Reviews

Review: Cost of Living (Hampstead Theatre)

Adrian Lester and Katy Sullivan star in the UK premiere of this Pulitzer Prize-winning play

Adrian Lester (Eddie) and Katy Sullivan (Ani) in Cost of Living
Adrian Lester (Eddie) and Katy Sullivan (Ani) in Cost of Living
© Manuel Harlan

There's a scene in this play by Polish-American playwright Martyna Majok that is unlike anything I have seen on a British stage. An able-bodied man tenderly and carefully bathes a woman who has been left quadriplegic after a car accident. As she lies in the bath, they talk and laugh. He teases her, she is rude to him. She reveals how little she can feel. They listen to music and he gently taps out the tune on her arm.

It is poignant, funny, and thought-provoking by turns. It's sad, happy and scary. And it is played by Adrian Lester and former Paralympian star Katy Sullivan with such emotional honesty that you could watch it for ever.

There's no doubt at all that there are some very fine things in this Pulitzer Prize winning play, given its British premiere here and delicately directed by Edward Hall. It dares to venture to places few dramas go, examining with a kind of wide-eyed truthfulness the lives of a marginalised quartet struggling to get by in Brooklyn.

Its boldness is to suggest that the way that disability and money affect our lives and relationships are not always as straightforward as we might assume. The love between Eddie (Lester) and his wife Ani (Sullivan) deepens after her accident; they have been estranged but find their way back together in gradual steps every bit as painful as her frustration at being unable to move. The relationship between John, a wealthy man with cerebral palsy (Jack Hunter) and his Polish carer Jess (Emily Barber) also develops in unexpected ways. Power and understanding are not automatically vested in those who seem more vulnerable. As Eddie remarks towards the close "Everybody needs something".

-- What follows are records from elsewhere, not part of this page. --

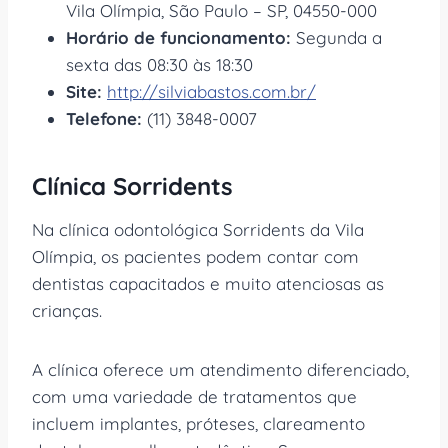
Vila Olímpia, São Paulo – SP, 04550-000
Horário de funcionamento:
Segunda a
sexta das 08:30 às 18:30
Site:
http://silviabastos.com.br/
Telefone:
(11) 3848-0007
Clínica Sorridents
Na clínica odontológica Sorridents da Vila
Olímpia, os pacientes podem contar com
dentistas capacitados e muito atenciosas as
crianças.
A clínica oferece um atendimento diferenciado,
com uma variedade de tratamentos que
incluem implantes, próteses, clareamento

Majok's writing has a poetic naturalism which is easy on the ear. But the individual scenes – engrossing and interesting in themselves – never quite come together in a coherent whole. The ending, which brings a neatish conclusion, feels forced. Afterwards I read in the programme that she had made the play from two separate ideas and that still shows.

However, what makes this spare and elegant production worth seeing, with its attractively snowy designs by Michael Pavelka, is the acting. Both Sullivan and Hunter are disabled. She was – and it is not often you write this in a theatre review – a four times US Champion in the 100 metres. But they are both also magnificent actors, playing parts that do not exactly align with their disabilities with a truthfulness that makes it hard to imagine a non-disabled actor taking on such a role in future.

Sullivan originated the part of Ani off-Broadway and the depth of her understanding of this foul-mouthed, clever, wounded woman is clear. Hunter finds a lovely humour and a surprising hauteur as John. As his cautious, anxious carer, Barber finely suggests a woman on the edge, but battling on with courage. And as Eddie, Lester is just simply astounding. He hasn't been on stage for three years, and how I have missed him. He has such presence, grace and directness, finding every nuance in Eddie's tentative moves towards understanding himself and others, every pain and each joy stamped across his face and directly into your heart.